(Stored data entries)
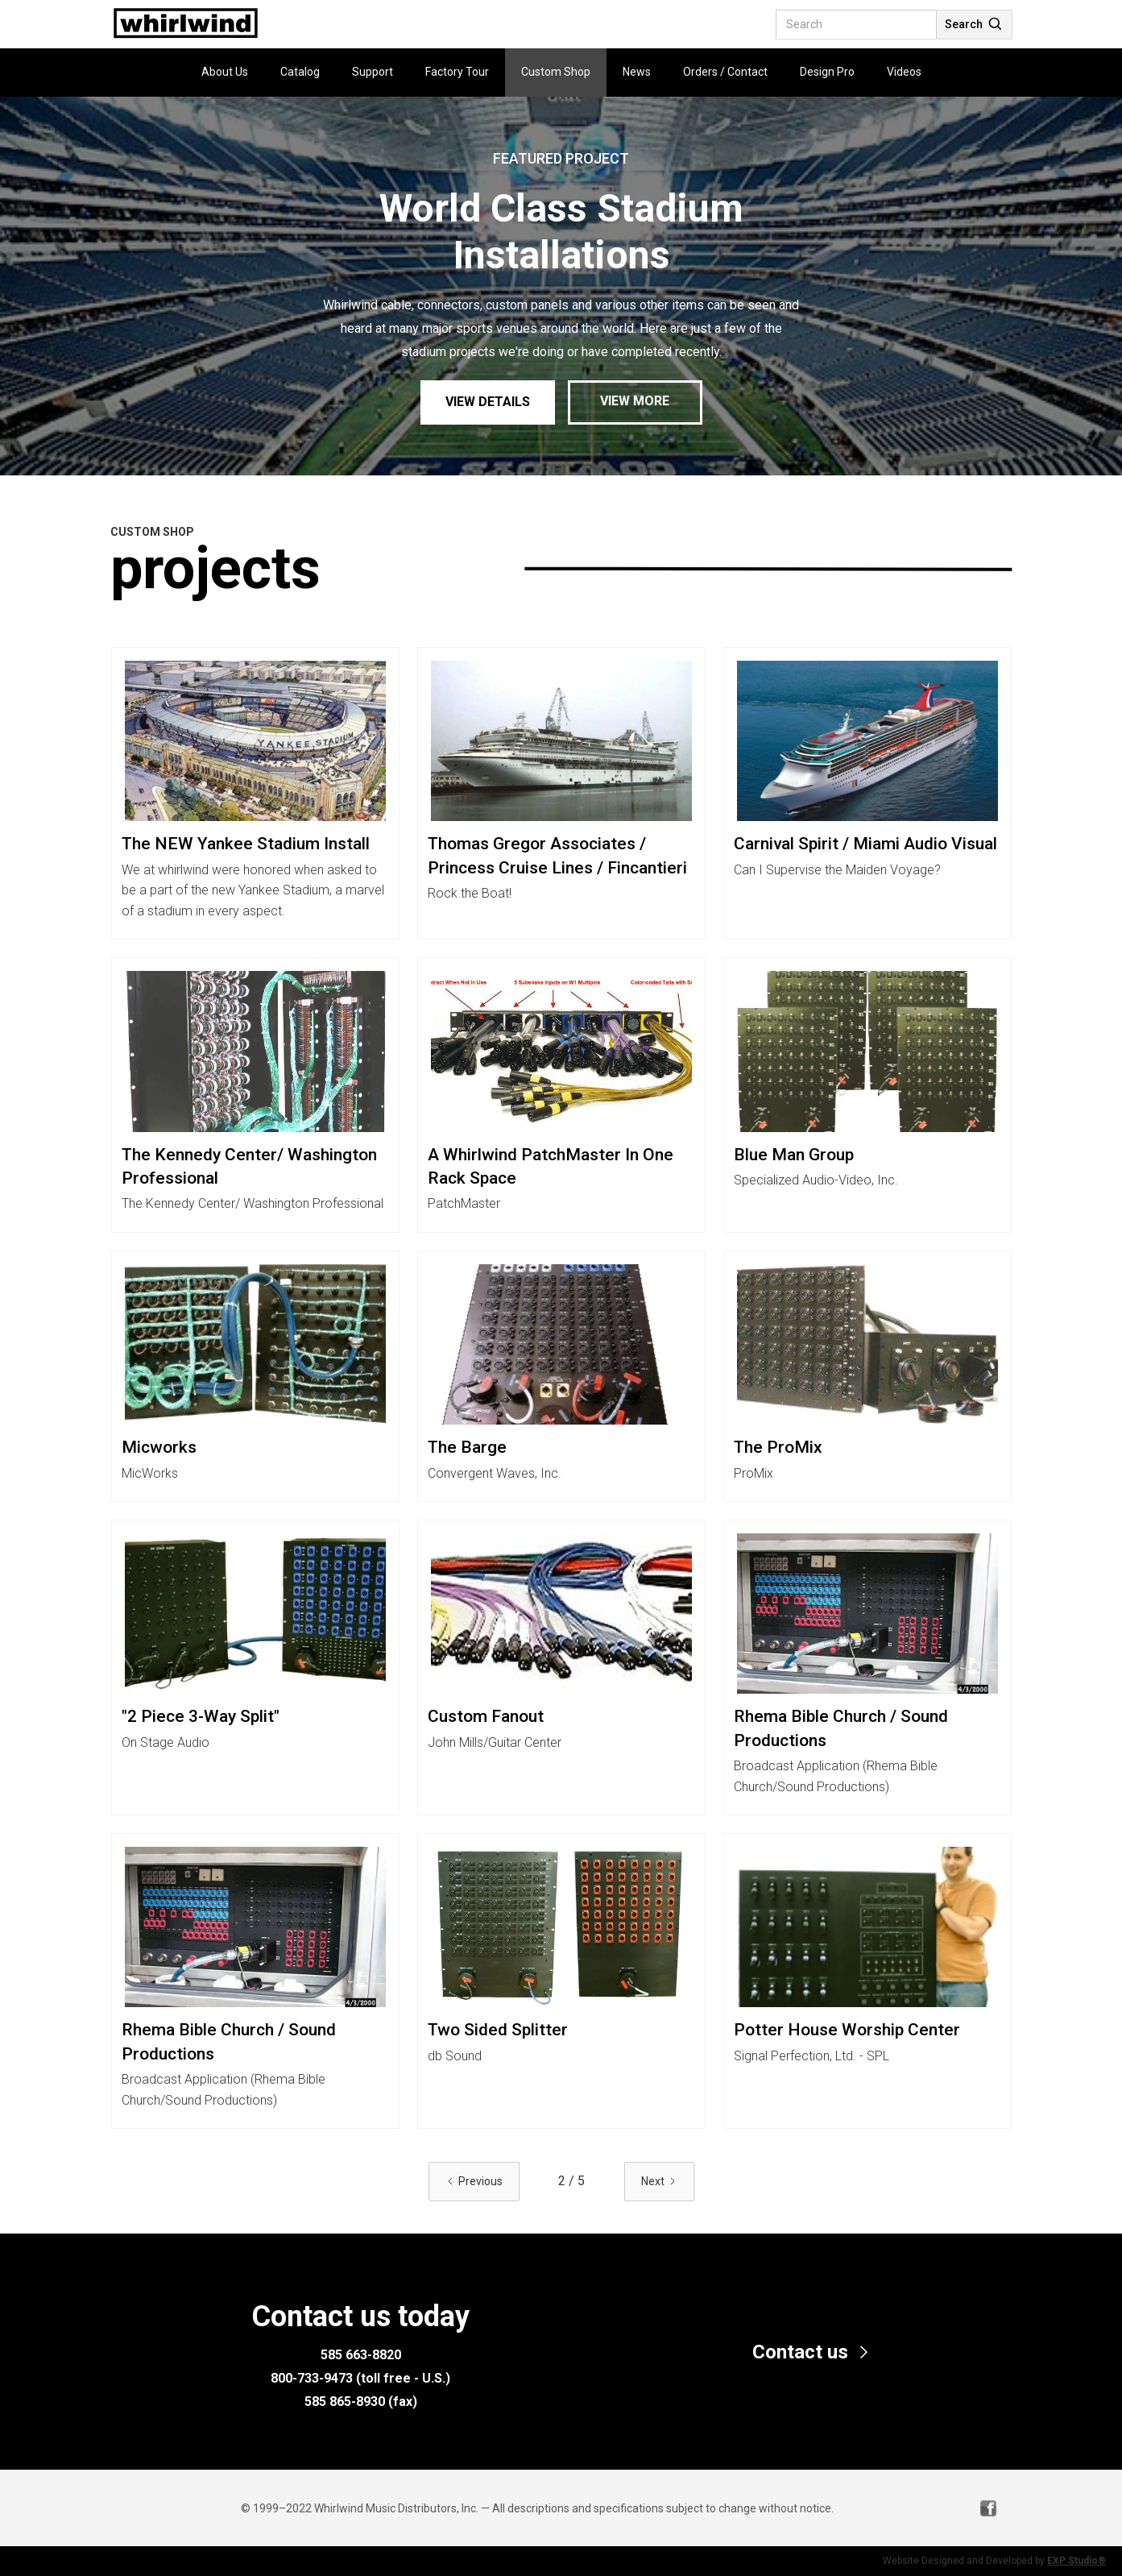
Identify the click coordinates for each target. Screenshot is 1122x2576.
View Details (487, 401)
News (637, 71)
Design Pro (827, 71)
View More (634, 401)
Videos (904, 71)
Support (372, 71)
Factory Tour (457, 71)
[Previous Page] (474, 2181)
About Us (224, 71)
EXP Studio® (1076, 2560)
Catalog (300, 71)
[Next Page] (659, 2181)
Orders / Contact (725, 71)
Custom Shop (555, 71)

### EXERCISE OBJECTIVE
From the first line to the last, write out the data exactly, omitting any pictures.

### ANSWER SECTION
Identify the click coordinates for each target. Screenshot is 1122x2576.
View Details (487, 401)
News (637, 71)
Design Pro (827, 71)
View More (634, 401)
Videos (904, 71)
Support (372, 71)
Factory Tour (457, 71)
[Previous Page] (474, 2181)
About Us (224, 71)
EXP Studio® (1076, 2560)
Catalog (300, 71)
[Next Page] (659, 2181)
Orders / Contact (725, 71)
Custom Shop (555, 71)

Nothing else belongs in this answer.